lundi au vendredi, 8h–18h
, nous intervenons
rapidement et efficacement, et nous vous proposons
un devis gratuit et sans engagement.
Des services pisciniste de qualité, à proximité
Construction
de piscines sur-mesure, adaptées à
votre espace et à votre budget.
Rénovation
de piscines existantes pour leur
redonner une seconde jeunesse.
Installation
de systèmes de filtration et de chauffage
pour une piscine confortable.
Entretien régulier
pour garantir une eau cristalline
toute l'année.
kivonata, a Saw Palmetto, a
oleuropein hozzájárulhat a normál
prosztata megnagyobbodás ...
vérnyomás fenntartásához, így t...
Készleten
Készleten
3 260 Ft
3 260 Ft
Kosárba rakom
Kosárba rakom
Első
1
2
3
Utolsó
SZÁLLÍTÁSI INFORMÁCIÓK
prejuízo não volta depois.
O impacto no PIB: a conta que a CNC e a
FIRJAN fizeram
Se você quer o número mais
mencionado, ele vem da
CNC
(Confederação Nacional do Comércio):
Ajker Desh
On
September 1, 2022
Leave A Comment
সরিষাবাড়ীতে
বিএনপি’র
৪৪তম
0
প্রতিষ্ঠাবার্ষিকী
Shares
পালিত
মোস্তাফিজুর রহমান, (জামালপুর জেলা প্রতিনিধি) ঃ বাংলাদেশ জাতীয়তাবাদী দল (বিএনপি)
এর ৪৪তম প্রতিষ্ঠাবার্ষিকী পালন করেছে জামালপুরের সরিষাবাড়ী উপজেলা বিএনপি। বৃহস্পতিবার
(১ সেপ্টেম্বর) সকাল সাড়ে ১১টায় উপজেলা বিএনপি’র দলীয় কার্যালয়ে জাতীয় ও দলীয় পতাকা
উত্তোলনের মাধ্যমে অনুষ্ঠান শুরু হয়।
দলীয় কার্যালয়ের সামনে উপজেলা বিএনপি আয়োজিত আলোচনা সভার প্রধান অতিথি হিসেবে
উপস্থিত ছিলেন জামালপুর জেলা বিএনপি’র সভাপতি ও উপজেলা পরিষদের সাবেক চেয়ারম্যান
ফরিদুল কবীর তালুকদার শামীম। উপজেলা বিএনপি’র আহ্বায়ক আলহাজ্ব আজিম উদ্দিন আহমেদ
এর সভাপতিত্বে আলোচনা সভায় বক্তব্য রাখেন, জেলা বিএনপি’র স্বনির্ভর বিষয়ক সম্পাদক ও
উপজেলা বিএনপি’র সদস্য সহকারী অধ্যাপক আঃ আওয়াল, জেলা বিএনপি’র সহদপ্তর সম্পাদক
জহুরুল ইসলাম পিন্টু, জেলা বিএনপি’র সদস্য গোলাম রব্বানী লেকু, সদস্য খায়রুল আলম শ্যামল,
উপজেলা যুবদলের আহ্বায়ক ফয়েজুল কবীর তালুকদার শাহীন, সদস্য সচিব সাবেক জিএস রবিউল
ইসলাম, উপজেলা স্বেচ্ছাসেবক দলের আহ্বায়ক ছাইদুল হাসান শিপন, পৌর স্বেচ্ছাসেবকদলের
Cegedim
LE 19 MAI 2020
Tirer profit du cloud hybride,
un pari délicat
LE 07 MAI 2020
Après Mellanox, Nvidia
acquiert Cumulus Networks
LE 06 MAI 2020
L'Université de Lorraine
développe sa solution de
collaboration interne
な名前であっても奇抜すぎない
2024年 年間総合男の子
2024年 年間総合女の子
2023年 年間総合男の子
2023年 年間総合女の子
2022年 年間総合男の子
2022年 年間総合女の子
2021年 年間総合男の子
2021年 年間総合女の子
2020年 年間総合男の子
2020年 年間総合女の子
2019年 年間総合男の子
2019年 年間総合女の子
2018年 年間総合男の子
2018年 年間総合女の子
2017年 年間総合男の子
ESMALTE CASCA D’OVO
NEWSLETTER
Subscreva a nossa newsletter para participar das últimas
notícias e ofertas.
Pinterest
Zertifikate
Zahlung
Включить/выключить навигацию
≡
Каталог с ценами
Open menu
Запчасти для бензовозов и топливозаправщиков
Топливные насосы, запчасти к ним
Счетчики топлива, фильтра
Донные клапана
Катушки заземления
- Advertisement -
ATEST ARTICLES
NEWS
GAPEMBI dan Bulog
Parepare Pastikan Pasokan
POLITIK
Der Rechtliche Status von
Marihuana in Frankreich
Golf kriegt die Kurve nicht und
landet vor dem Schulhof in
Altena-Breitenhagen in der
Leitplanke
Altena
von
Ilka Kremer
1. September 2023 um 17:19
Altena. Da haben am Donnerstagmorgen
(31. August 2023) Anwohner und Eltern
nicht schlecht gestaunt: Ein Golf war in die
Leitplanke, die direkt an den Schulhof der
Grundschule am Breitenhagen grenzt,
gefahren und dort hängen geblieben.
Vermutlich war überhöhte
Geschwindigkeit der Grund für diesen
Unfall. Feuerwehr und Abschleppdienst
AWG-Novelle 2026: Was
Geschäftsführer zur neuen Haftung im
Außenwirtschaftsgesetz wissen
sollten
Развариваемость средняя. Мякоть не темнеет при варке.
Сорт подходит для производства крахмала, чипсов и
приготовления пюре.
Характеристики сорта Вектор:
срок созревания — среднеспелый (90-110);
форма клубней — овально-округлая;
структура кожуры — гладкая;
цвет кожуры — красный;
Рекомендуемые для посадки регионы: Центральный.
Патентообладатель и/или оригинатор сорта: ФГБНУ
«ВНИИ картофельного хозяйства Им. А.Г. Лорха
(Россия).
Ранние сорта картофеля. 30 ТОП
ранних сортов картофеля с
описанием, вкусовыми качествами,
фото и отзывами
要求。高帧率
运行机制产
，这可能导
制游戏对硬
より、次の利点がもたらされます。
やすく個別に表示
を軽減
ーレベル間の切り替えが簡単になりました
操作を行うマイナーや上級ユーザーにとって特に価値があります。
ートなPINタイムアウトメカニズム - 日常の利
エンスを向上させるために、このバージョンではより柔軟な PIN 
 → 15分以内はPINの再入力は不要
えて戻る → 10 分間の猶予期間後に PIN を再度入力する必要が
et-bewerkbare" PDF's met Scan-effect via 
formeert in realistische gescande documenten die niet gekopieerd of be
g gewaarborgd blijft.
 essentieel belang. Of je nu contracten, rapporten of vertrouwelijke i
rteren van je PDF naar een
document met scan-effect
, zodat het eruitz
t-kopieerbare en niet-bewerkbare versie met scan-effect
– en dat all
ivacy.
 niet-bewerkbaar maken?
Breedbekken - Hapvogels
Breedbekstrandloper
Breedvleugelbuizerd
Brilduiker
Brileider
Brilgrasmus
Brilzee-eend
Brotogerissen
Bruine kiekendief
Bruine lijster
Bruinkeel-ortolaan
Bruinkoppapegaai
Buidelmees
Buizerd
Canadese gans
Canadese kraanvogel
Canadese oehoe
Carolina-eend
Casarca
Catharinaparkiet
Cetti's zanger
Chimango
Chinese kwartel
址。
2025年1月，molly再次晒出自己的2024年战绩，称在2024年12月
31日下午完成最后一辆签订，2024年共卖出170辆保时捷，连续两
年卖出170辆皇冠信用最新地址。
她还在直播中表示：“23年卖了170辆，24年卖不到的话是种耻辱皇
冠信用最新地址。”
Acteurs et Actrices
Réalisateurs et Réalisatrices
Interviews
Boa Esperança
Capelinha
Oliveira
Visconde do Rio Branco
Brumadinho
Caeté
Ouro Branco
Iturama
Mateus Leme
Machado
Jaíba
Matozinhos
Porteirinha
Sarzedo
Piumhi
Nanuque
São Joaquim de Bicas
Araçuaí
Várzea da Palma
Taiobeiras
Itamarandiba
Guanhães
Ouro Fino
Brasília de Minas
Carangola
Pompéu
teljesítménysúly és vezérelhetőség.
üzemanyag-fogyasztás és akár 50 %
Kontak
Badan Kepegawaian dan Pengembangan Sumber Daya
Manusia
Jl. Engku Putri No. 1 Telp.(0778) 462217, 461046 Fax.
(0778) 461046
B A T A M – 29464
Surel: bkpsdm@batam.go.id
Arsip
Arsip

────────────────────────────────────────

[What you have to do] Copy each line from the records above that includes the string "Altena".

[Answer for the task]
Altena-Breitenhagen in der
Altena
Altena. Da haben am Donnerstagmorgen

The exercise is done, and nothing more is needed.